Guillain-Barre is a type of autoimmune response to a specific antigen, and the person’s immune system attacks different parts of the nervous system, including the brain. In addition, some seniors who have suffered from GBS end up with weakness in the lower extremities or even paralysis. Consequently, the risk of complications in seniors from Zika is much more severe than many first surmised.


What Do Seniors Need to Do to Prevent Zika Contraction?

Seniors must vigilant of their surrounding in order to avoid contracting Zika. This includes avoiding regions where Zika outbreaks have been documented, including the lower half of the U.S. However, this may be an impractical solution for seniors who already live in these areas, but a few actions can help alleviate the risk as well, which include the following:

  1. Stay on top of wellness health visits and vaccinations. Seniors should maintain a regular appointment schedule with their treating physician, and all vaccinations should be kept current. As of now, there is not a vaccine available for Zika, but pre-existing vaccines for other tropical illness are currently being modified to test for effectiveness against Zika.
  2. Wear appropriate attire and mosquito repellent. When going outdoors during the morning or evening hours, seniors should wear pants and long-sleeve tops. This will help to reduce the risk of being infected. Furthermore, seniors should apply a DEET-containing insect repellent, but seniors with skin allergies or respiratory problems should check with their caregivers for possible interactions with this aerosol.
  3. Do not travel to Zika hot zones. Seniors should avoid traveling to Latin America or the southern states if possible. As a result, they may be in areas throughout the winter where the risk of flu infection is higher.


What Can Senior Caregivers Do to Help?

Senior caregivers can help prevent Zika infection in seniors by encouraging seniors to follow the three steps mentioned in the previous section. However, a few other actions are needed as well.

  1. Senior care education materials must be updated to reflect the possible risk of seniors contracting Zika. This should include a review of Zika symptoms and indicators of GBS.
  2. Senior care facilities must maintain safety of vaccinations. Many vaccinations require refrigeration and monitoring of expiration dates to be effective.

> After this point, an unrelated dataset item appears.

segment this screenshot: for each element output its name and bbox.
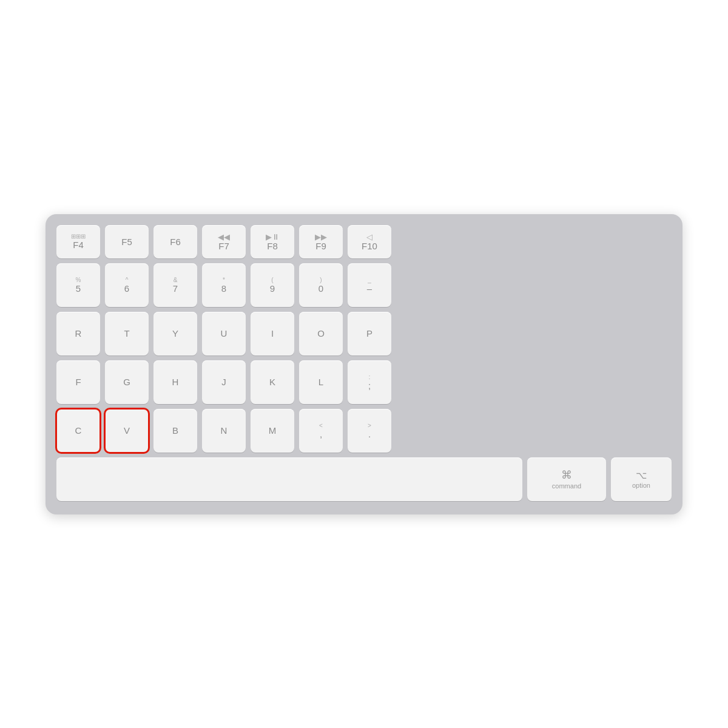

As a result, senior caregiver facilities must take greater care in monitoring the expiration dates of vaccines and ensuring any other storage requirements are met, explains the Centers for Disease Control and Prevention (CDC).
  3. Senior caregivers may also take on roles that would not be traditionally assigned to caregivers. For example, home health care aides may be asked to check for and drain areas of standing water around a senior’s home, such as empty flower pots, pet dishes or lawn ornaments. Do not worry about draining swimming pools or hot tubs; chemicals in pool water prevent mosquitoes from reproducing in them.
  4. Maintain accurate documentation of seniors’ complaints and states of health. This step is essential to recognizing the signs of Zika infection as soon as possible.

Putting It All Together

Zika is a real threat to seniors this year. Some seniors do enjoy spending the winter months in the warmer areas, but the risk of Zika will be there as well. By understanding what actions need to be taken, you can help to reduce the prevalence of Zika infection among seniors, which could ultimately be life-saving to seniors already living with known health problems or compromised immune systems.